Mobbing: Begriff,Verjährung einzelner Handlungen,Beweislast (BAG 8. Senat 2007)

1. Was ist “Mobbing” in rechtlicher Hinsicht ?

 

BAG 8. Senat v. 16.05.2007 Aktenzeichen: 8 AZR 709/06:

…Mobbing ist kein Rechtsbegriff und erst recht keine Anspruchsgrundlage (Thüringer LAG 15. Februar 2001 – 5 Sa 102/2000 – LAGE BGB § 626 Nr. 133; 10. April 2001 – 5 Sa 403/2000 – LAGE GG Art. 2 Persönlichkeitsrecht Nr. 2; LAG Berlin 1. November 2002 – 19 Sa 940/02 – LAGE GG Art. 2 Persönlichkeitsrecht Nr. 6; ErfK/Preis 7. Aufl. § 611 BGB Rn. 768a; Benecke NZA-RR 2003, 225; Rieble/Klumpp ZIP 2002, 369; Kollmer AR-Blattei SD 1215 Stand August 2007 Rn. 7a).
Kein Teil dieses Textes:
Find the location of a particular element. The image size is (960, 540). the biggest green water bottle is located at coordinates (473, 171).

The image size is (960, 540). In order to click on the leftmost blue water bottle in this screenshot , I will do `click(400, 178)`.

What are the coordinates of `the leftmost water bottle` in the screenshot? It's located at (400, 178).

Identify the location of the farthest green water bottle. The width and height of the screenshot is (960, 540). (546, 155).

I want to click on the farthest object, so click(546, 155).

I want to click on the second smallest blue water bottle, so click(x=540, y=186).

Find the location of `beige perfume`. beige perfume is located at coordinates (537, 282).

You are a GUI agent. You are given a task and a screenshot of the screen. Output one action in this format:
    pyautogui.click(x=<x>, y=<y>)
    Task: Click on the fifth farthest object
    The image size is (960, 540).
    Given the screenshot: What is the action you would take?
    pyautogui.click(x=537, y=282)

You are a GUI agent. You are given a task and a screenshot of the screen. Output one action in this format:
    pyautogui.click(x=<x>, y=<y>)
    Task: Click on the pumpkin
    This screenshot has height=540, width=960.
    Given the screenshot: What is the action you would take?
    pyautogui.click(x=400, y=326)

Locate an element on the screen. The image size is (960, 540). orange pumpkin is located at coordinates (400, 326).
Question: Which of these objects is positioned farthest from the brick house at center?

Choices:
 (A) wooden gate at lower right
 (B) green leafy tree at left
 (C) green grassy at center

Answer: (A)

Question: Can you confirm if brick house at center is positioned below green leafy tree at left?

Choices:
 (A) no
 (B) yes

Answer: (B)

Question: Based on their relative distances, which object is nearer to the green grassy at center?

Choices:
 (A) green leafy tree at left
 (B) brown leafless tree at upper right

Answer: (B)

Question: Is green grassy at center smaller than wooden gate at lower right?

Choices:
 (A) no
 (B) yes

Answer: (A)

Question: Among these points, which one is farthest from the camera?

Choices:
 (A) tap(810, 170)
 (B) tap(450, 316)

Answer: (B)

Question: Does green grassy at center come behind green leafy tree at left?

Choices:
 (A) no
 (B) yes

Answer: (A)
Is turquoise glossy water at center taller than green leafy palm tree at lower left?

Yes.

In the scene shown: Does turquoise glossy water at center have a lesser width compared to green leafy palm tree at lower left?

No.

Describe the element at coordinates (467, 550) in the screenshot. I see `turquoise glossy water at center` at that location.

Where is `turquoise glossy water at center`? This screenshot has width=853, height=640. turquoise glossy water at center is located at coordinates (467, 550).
Rieble/Klumpp (aaO) führen zu Recht aus, dass Mobbing an sich kein rechtliches Phänomen, sondern als tatsächliche Erscheinung rechtlich zu würdigen sei. Nicht alles, was als Mobbing bezeichnet wird ist von rechtlicher, dh. insbesondere arbeitsrechtlicher und schadensrechtlicher Relevanz.
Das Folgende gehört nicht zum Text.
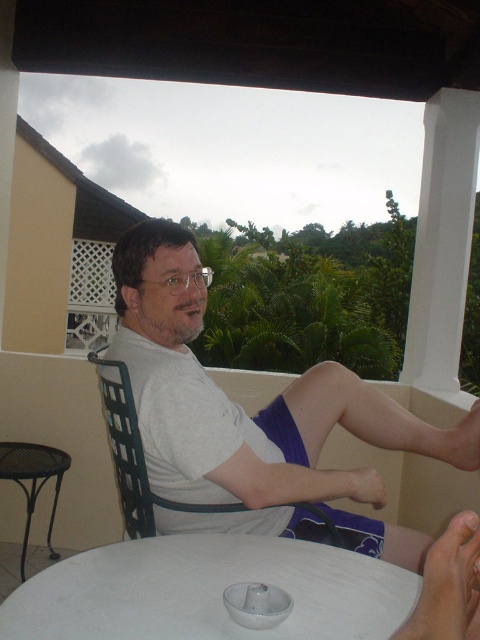 Is point (175, 424) positioned before point (134, 605)?

No, (175, 424) is behind (134, 605).

What are the coordinates of `white cotton shirt at center` in the screenshot? It's located at pos(242,410).

You are a GUI agent. You are given a task and a screenshot of the screen. Output one action in this format:
    pyautogui.click(x=<x>, y=<y>)
    Task: Click on the white cotton shirt at center
    Image resolution: width=480 pixels, height=640 pixels.
    Given the screenshot: What is the action you would take?
    pyautogui.click(x=242, y=410)

Between black plastic chair at center and black metal table at lower left, which one has more height?

black metal table at lower left is taller.

Does black plastic chair at center have a lesser width compared to black metal table at lower left?

No, black plastic chair at center is not thinner than black metal table at lower left.

What do you see at coordinates (135, 456) in the screenshot? Image resolution: width=480 pixels, height=640 pixels. I see `black plastic chair at center` at bounding box center [135, 456].

At what (x,y) coordinates should I click in order to perform the action: click on black plastic chair at center. Please return your answer as a coordinate pair (x, y). The height and width of the screenshot is (640, 480). Looking at the image, I should click on (135, 456).

Which is above, white matte round table at center or black metal table at lower left?

white matte round table at center

Can you confirm if white matte round table at center is taller than black metal table at lower left?

In fact, white matte round table at center may be shorter than black metal table at lower left.

Measure the distance between white matte round table at center and camera.

white matte round table at center and camera are 85.37 centimeters apart.

In order to click on white matte round table at center in this screenshot , I will do `click(207, 592)`.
Auch den zahlreichen von Rechtsprechung und Lehre entwickelten Begriffsdefinitionen ist gemein, dass sie keine rechtlichen Subsumtionshilfen bieten. Die rechtliche Würdigung eines von der klagenden Partei als Mobbing bezeichneten Sachverhaltes hat daraufhin zu erfolgen, ob arbeitsrechtliche Pflichten oder ein Recht bzw. Rechtsgut iSd. §§ 823 ff. BGB verletzt wurden.
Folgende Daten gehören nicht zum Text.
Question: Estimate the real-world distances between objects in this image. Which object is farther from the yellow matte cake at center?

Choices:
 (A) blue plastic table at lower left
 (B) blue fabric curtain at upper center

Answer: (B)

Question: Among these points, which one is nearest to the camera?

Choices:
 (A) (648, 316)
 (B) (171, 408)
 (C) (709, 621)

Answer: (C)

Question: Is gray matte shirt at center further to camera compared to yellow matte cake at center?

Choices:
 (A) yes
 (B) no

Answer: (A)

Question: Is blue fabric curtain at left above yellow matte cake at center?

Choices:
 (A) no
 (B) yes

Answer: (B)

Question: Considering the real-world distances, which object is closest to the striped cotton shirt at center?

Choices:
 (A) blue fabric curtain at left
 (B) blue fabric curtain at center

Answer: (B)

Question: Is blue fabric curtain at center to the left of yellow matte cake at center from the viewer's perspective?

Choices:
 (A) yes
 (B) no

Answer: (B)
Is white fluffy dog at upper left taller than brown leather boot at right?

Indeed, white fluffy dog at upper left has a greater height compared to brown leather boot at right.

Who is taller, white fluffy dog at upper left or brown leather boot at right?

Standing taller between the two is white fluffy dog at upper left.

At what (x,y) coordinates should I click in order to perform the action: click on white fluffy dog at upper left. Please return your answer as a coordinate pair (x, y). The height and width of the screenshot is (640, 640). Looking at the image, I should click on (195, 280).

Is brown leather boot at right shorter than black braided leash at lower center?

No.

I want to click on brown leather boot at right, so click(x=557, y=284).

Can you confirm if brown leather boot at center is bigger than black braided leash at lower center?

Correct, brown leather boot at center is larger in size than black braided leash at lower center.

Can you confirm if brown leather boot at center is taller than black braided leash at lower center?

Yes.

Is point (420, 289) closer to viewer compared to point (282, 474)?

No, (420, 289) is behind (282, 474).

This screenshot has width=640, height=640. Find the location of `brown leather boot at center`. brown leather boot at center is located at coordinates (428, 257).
Die im Kern übereinstimmenden Definitionen, wie die des Siebten Senats des Bundesarbeitsgerichts (15. Januar 1997 – 7 ABR 14/96 – BAGE 85, 56 = AP BetrVG 1972 § 37 Nr. 118 = EzA BetrVG 1972 § 37 Nr. 133) , Mobbing sei das systematische Anfeinden, Schikanieren oder Diskriminieren von Arbeitnehmern untereinander oder durch Vorgesetzte, oder die des Thüringer Landesarbeitsgerichts (15. Februar 2001 – 5 Sa 102/2000 – LAGE BGB § 626 Nr. 133; 10. April 2001 – 5 Sa 403/2000 – LAGE GG Art. 2 Persönlichkeitsrecht Nr. 2; ebenso LAG Rheinland-Pfalz 16. August 2001 – 6 Sa 415/01 – NZA-RR 2002, 121; LAG Bremen 17. Oktober 2002 – 3 Sa 78/02 – LAGE GG Art. 2 Persönlichkeitsrecht Nr. 5; LAG Hamm 25. Juni 2002 – 18 (11) Sa 1295/01 – NZA-RR 2003,  Mobbing seien “fortgesetzte, aufeinander aufbauende oder ineinander übergreifende, der Anfeindung, Schikane oder Diskriminierung dienende Verhaltensweisen, die nach ihrer Art und ihrem Ablauf im Regelfall einer übergeordneten, von der Rechtsordnung nicht gedeckten Zielsetzung förderlich sind und jedenfalls in ihrer Gesamtheit das allgemeine Persönlichkeitsrecht, die Ehre oder die Gesundheit des Betroffenen verletzen”, zeigen – unabhängig davon, welcher Definition man folgt -, dass die unter dem Begriff Mobbing zusammengefassten tatsächlichen Erscheinungen rechtliche Fragestellungen aufwerfen, die gerade für den Lauf von Fristen von Bedeutung sind. Denn die rechtliche Besonderheit der als Mobbing bezeichneten tatsächlichen Erscheinungen liegt darin, dass nicht eine einzelne, abgrenzbare Handlung, sondern die Zusammenfassung mehrerer Einzelakte in einem Prozess zu einer Verletzung des Persönlichkeitsrechts oder der Gesundheit des betroffenen Arbeitnehmers führen kann, wobei die einzelnen Teilakte jeweils für sich betrachtet rechtlich wiederum “neutral” sein können. Rechtlich betrachtet geht es damit zunächst um die Qualifizierung eines bestimmten Gesamtverhaltens als Verletzungshandlung im Rechtssinne. Die Zusammenfassung der einzelnen Verhaltensweisen erfolgt dabei durch die ihnen zugrunde liegende Systematik und Zielrichtung, Rechte und Rechtsgüter – im Regelfall das Persönlichkeitsrecht und/oder die Gesundheit des Betroffenen – zu beeinträchtigen (vgl. Thüringer LAG 15. Februar 2001 – 5 Sa 102/2000 – aaO; 10. Juni 2004 – 1 Sa 148/01 – LAGE GG Art. 2 Persönlichkeitsrecht Nr. 8a; LAG Schleswig-Holstein 19. März 2002 – 3 Sa 1/02 – NZA-RR 2002, 457) .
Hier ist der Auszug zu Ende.